■ TASK DESCRIPTION ■
Treat the line containing "وقال الموقع العبري إن الصين كشفت عن أحد" as the first line and the final line of the material below as the last; reproduce that range exactly.

-*-

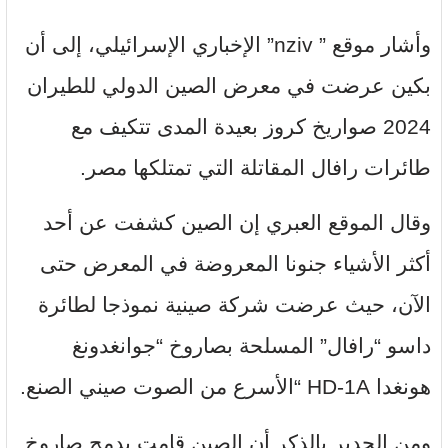
وأشار موقع ” nziv” الإخباري الإسرائيلي، إلى أن
بكين عرضت في معرض الصين الدولي للطيران
2024 صواريخ كروز بعيدة المدى تتكيف مع
طائرات رافال المقاتلة التي تمتلكها مصر.
وقال الموقع العبري إن الصين كشفت عن أحد
أكثر الأشياء جنونا المعروضة في المعرض حتى
الآن، حيث عرضت شركة صينية نموذجا لطائرة
داسو “رافال” المسلحة بصاروخ “جوانغدونغ
هونغدا HD-1A “الأسرع من الصوت صيني الصنع.
ومن الجدير بالذكر أن الصين قامت بدمج صاروخ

-*-

■ RESPONSE TO THE EXERCISE ■
وقال الموقع العبري إن الصين كشفت عن أحد
أكثر الأشياء جنونا المعروضة في المعرض حتى
الآن، حيث عرضت شركة صينية نموذجا لطائرة
داسو “رافال” المسلحة بصاروخ “جوانغدونغ
هونغدا HD-1A “الأسرع من الصوت صيني الصنع.
ومن الجدير بالذكر أن الصين قامت بدمج صاروخ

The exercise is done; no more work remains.